Let's see how much the two filterings cut out of the dataset.

In [14]:
orig = vine_df.count()
votef = voteful_df.count()
per_vote = votef/orig *100
helpf = helpful_df.count()
per_help = helpf/votef *100
print(f"Original table had {orig} records.")
print(f"We only kept {votef} records ( {per_vote} percent of the total ) that had 20 or more votes.")
print(f"Then we only kept {helpf} records ( {per_help} percent of those) where at least half the votes were helpful.")


Original table had 4880466 records.
We only kept 107421 records ( 2.2010398187386206 percent of the total ) that had 20 or more votes.
Then we only kept 99046 records ( 92.20357285819347 percent of those) where at least half the votes were helpful.

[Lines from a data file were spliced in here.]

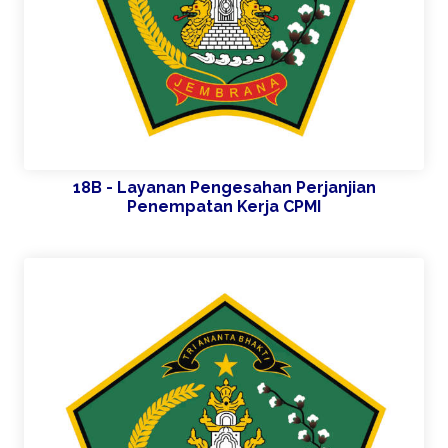
18B - Layanan Pengesahan Perjanjian
Penempatan Kerja CPMI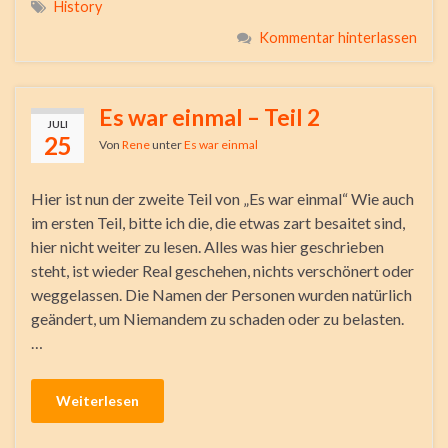
History
Kommentar hinterlassen
Es war einmal – Teil 2
JULI
25
Von
Rene
unter
Es war einmal
Hier ist nun der zweite Teil von „Es war einmal“ Wie auch
im ersten Teil, bitte ich die, die etwas zart besaitet sind,
hier nicht weiter zu lesen. Alles was hier geschrieben
steht, ist wieder Real geschehen, nichts verschönert oder
weggelassen. Die Namen der Personen wurden natürlich
geändert, um Niemandem zu schaden oder zu belasten.
…
Weiterlesen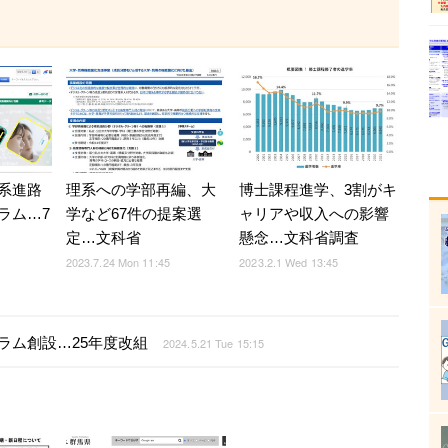
系進路
博士課程進学、3割がキ
理系への学部再編、大
ラム…7
ャリアや収入への影響
学など67件の提案選
懸念…文科省調査
定…文科省
2023.2.1 Wed 13:45
2023.7.24 Mon 11:45
ラム創設…25年度改組
2024.5.21 Tue 15:15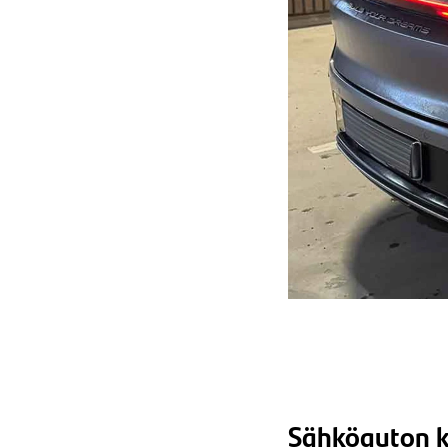
Sähköauton ko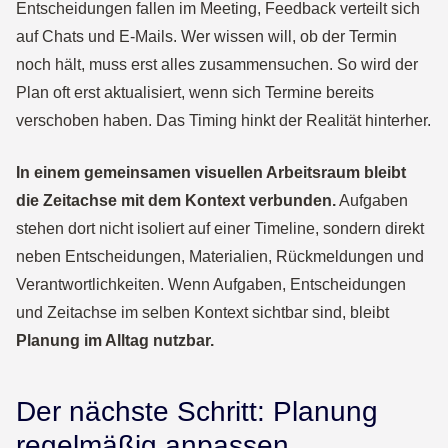
Entscheidungen fallen im Meeting, Feedback verteilt sich
auf Chats und E-Mails. Wer wissen will, ob der Termin
noch hält, muss erst alles zusammensuchen. So wird der
Plan oft erst aktualisiert, wenn sich Termine bereits
verschoben haben. Das Timing hinkt der Realität hinterher.
In einem gemeinsamen visuellen Arbeitsraum bleibt
die Zeitachse mit dem Kontext verbunden.
Aufgaben
stehen dort nicht isoliert auf einer Timeline, sondern direkt
neben Entscheidungen, Materialien, Rückmeldungen und
Verantwortlichkeiten. Wenn Aufgaben, Entscheidungen
und Zeitachse im selben Kontext sichtbar sind, bleibt
Planung im Alltag nutzbar.
Der nächste Schritt: Planung
regelmäßig anpassen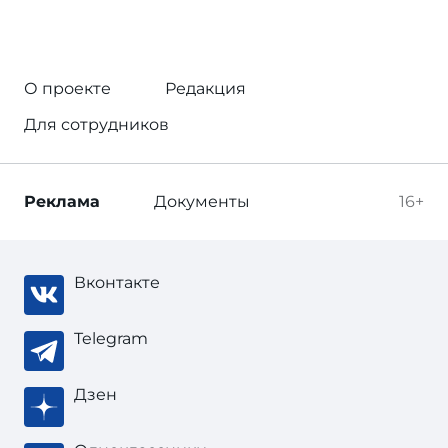
О проекте
Редакция
Для сотрудников
Реклама
Документы
16+
Вконтакте
Telegram
Дзен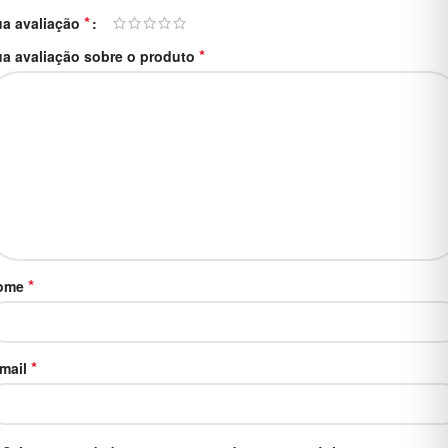
*
ua avaliação
*
a avaliação sobre o produto
*
ome
*
-mail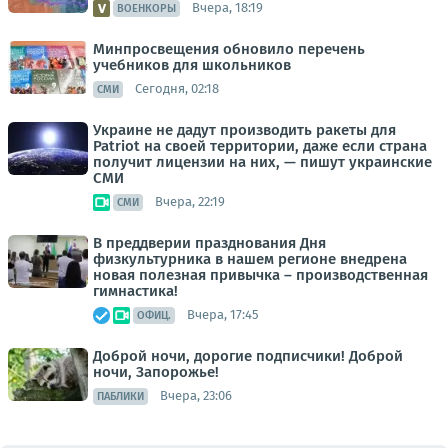
Вчера, 18:19
ВОЕНКОРЫ
Минпросвещения обновило перечень
учебников для школьников
Сегодня, 02:18
СМИ
Украине не дадут производить ракеты для
Patriot на своей территории, даже если страна
получит лицензии на них, — пишут украинские
СМИ
Вчера, 22:19
СМИ
В преддверии празднования Дня
физкультурника в нашем регионе внедрена
новая полезная привычка – производственная
гимнастика!
Вчера, 17:45
ОФИЦ.
Доброй ночи, дорогие подписчики! Доброй
ночи, Запорожье!
Вчера, 23:06
ПАБЛИКИ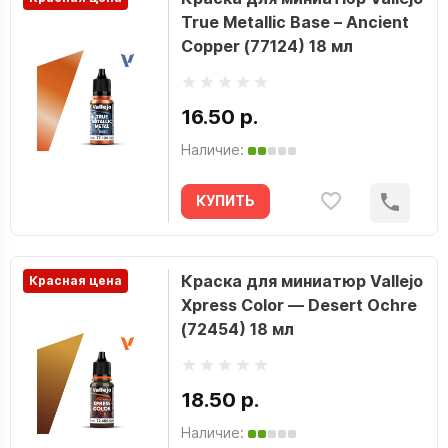
True Metallic Base – Ancient
Copper (77124) 18 мл
16.50 р.
Наличие:
КУПИТЬ
Краска для миниатюр Vallejo
Красная цена
Xpress Color — Desert Ochre
(72454) 18 мл
18.50 р.
Наличие: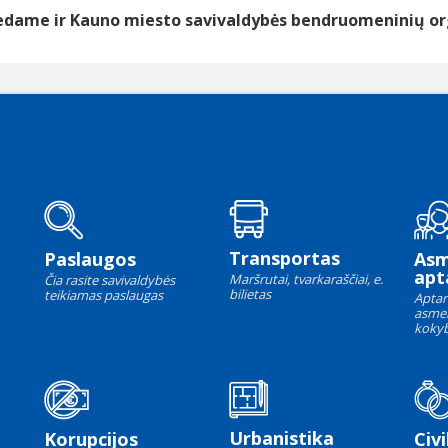
edame ir
Kauno miesto savivaldybės bendruomeninių or
Transportas
Paslaugos
As
apt
Maršrutai, tvarkaraščiai, e.
Čia rasite savivaldybės
bilietas
teikiamas paslaugas
Aptar
asme
kokyb
Urbanistika
Korupcijos
Civi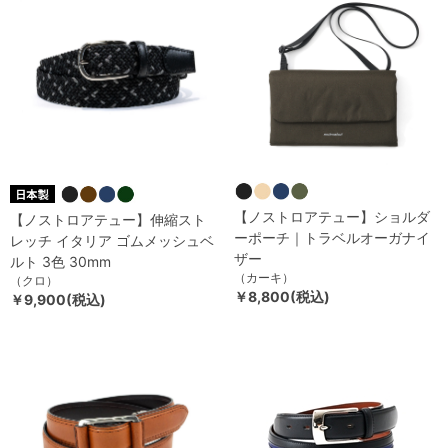
【ノストロアテュー】ショルダ
【ノストロアテュー】伸縮スト
ーポーチ｜トラベルオーガナイ
レッチ イタリア ゴムメッシュベ
ザー
ルト 3色 30mm
（カーキ）
（クロ）
￥8,800(税込)
￥9,900(税込)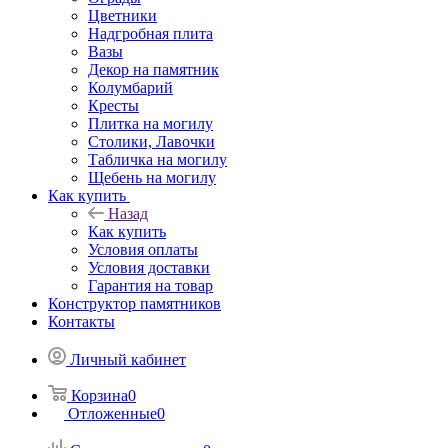
Цветники
Надгробная плита
Вазы
Декор на памятник
Колумбарий
Кресты
Плитка на могилу
Столики, Лавочки
Табличка на могилу
Щебень на могилу
Как купить
Назад
Как купить
Условия оплаты
Условия доставки
Гарантия на товар
Конструктор памятников
Контакты
Личный кабинет
Корзина
0
Отложенные
0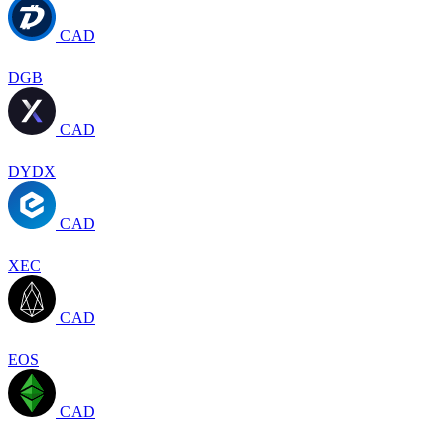
CAD
DGB
CAD
DYDX
CAD
XEC
CAD
EOS
CAD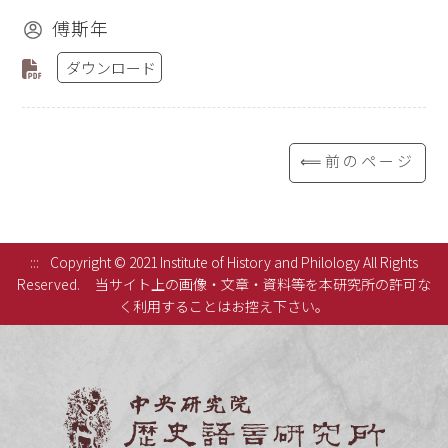
傅斯年
ダウンロード
⟸前のページ
:::
Copyright © 2021 Institute of History and Philology All Rights
Reserved.
当サイト上の画像・文章・資料等を本研究所の許可な
く利用することはお控え下さい。
中央研究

I'm curious how the results will change if we include unvoteful, unhelpful reviews.

In [15]:
two_column_df = vine_df.withColumn('five_star', F.when(df.star_rating == 5, "Y").otherwise("N"))['vine', 'five_star']
# this time i need to remove those 6 misread records by hand
clean_two_col_df = two_column_df.na.drop(how="any")
# pivot and count to get a 2-by-2 box of the four counts requested: vine vs not-vine, and 5star vs not-5star
pretty_df = clean_two_col_df.select('vine', 'five_star').groupBy('vine').pivot('five_star').count()

In [16]:
pretty_df.show()

+----+-------+-------+
|vine|      N|      Y|
+----+-------+-------+
|   Y|  12681|  11753|
|   N|1739219|3116807|
+----+-------+-------+



So, vine reviews are still below half 5-star, but non-vine reviews are now much more than half 50-star.